Bandit Industries has agreed to pay a $3 million civil penalty to settle allegations that it violated the Clean Air Act by selling non-road diesel engines and equipment used to process wood and waste that do not meet federal standards.
Bandit manufactures self-powered, industrial-strength wood and waste processing equipment, such as wood chippers.
The EPA complaint alleges that Bandit sold non-road diesel-fueled engines and equipment that were neither covered by the certificates of conformity required by the Clean Air Act, nor exempt from that certification requirement under the requirements of the Transition Program for Equipment Manufacturers (TPEM).
The EPA also says Bandit built and sold equipment with engines using older emission standards in exceedance of normal inventory restrictions, called “stockpiling.”
To meet current diesel-fuel emissions standards, equipment manufacturers generally modify their equipment designs to accommodate engines with additional and improved emissions control devices. In the TPEM program, EPA adopted transition provisions for equipment manufacturers to provide flexibility to selectively delay compliance with current emissions standards for up to seven years.

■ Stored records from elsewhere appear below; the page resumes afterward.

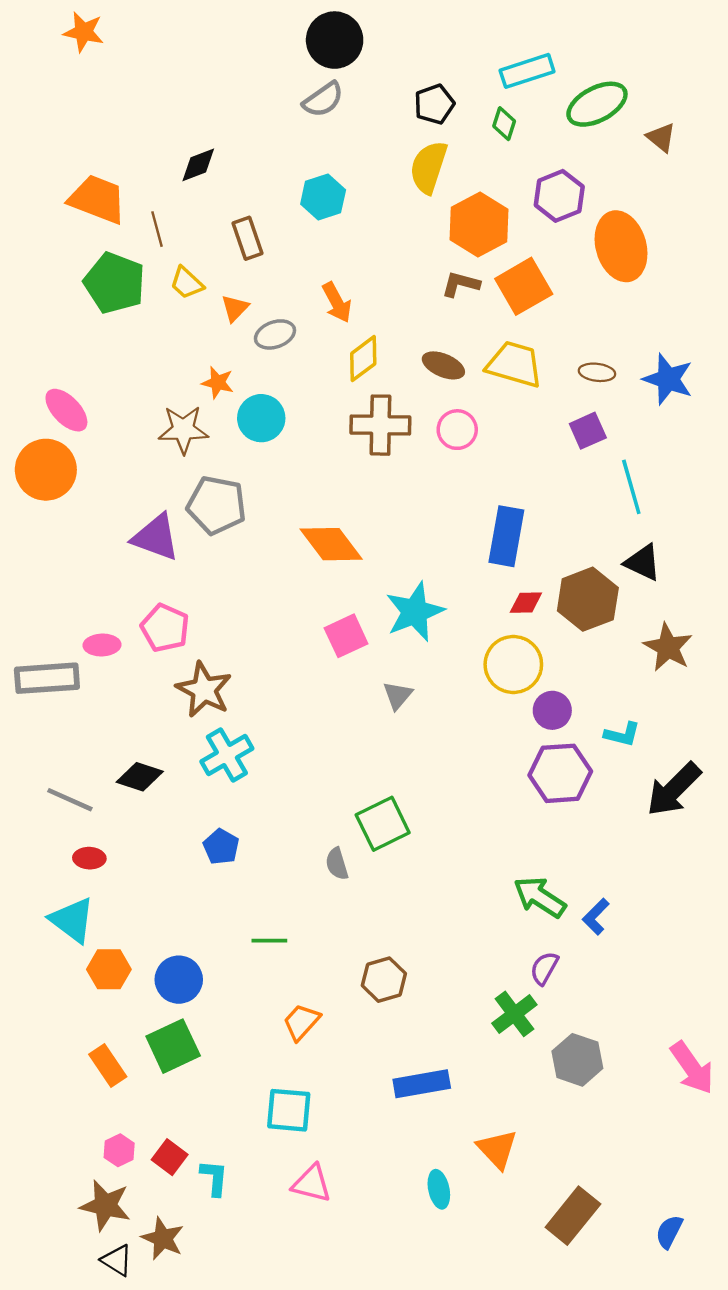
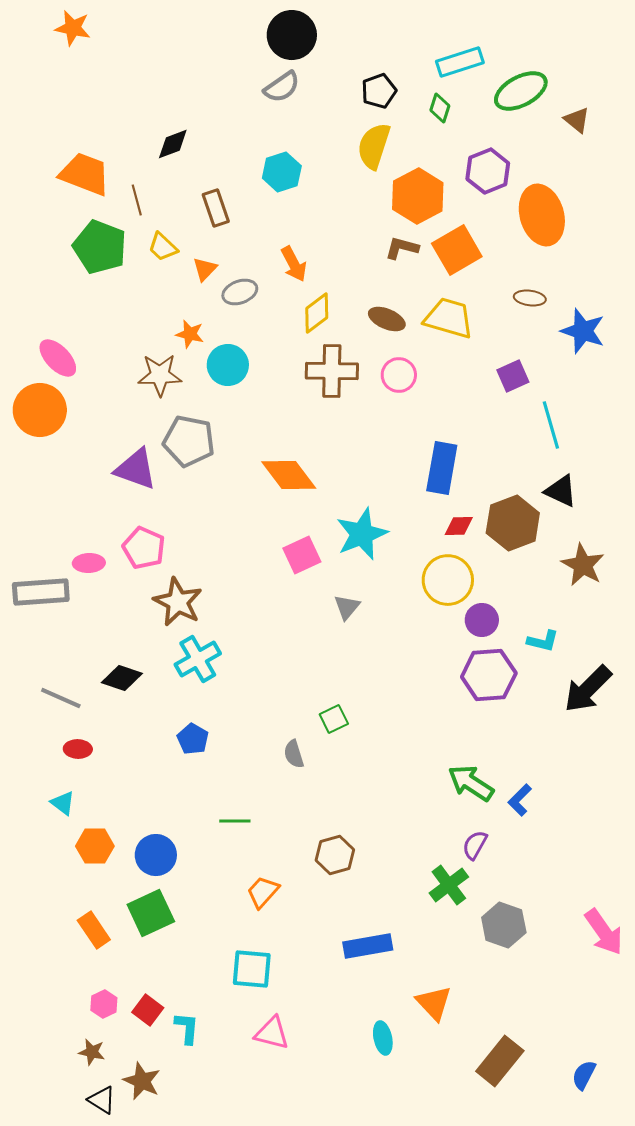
brown ellipse: (597, 372) -> (530, 298), moved
green square: (383, 824) -> (334, 719), size x0.6
cyan triangle: (72, 920) -> (63, 803), size x0.6
brown star: (105, 1205) -> (92, 1052), size x0.6

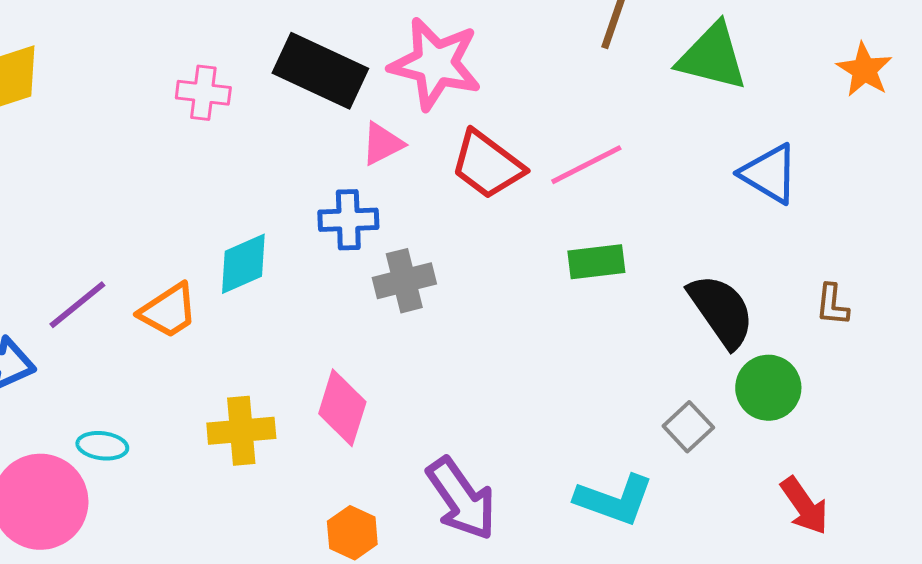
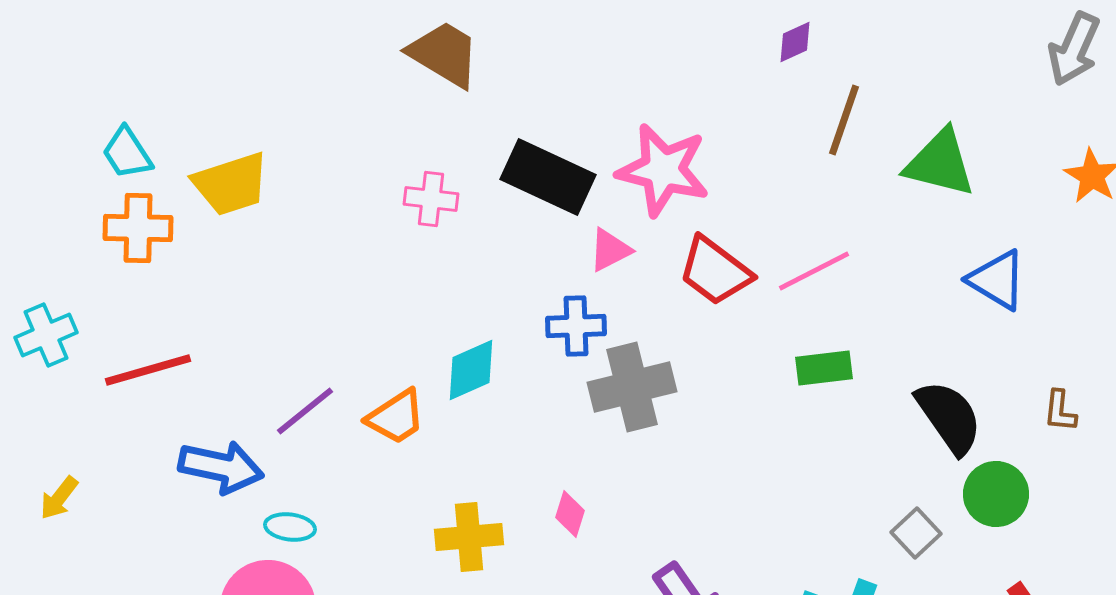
gray cross: (404, 281) -> (632, 387), size x1.4
pink diamond: (342, 408) -> (570, 514), size x0.6
cyan ellipse: (102, 446) -> (290, 527), moved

The complaint alleges that Bandit did not transition to the current emissions standards in time, and sold equipment with older noncompliant engines, creating a competitive advantage over manufacturers offering compliant products.
Using equipment that does not meet current emissions standards increases emissions of particulate matter, among other pollutants.
Bandit’s settlement follows several other major environmental management settlements announced in recent weeks.
Last week Pepco agreed to pay $1.6 million and install a water treatment system for alleged Clean Water Act violations at its service center in Anacostia, Washington, DC. A day earlier specialty phosphates producer Innophos agreed to pay almost $1.4 million and stop sending hazardous waste from the company’s facility in Geismar, Louisiana, to an adjacent facility that was not permitted for hazardous waste treatment, storage and disposal.
Late last month nearly two dozen companies will pay more than $40 million to clean up a superfund site in Rhode Island after disposing hazardous waste at the site, which environmental regulators say contaminated the soil, groundwater and surface water. Also in December a judge ordered Shell Oil to pay about $22 million to a California city after unsafe levels of a chemical were found in the city’s drinking water supply.
EPA enforcement actions cost companies $13.7 billion during fiscal year 2016.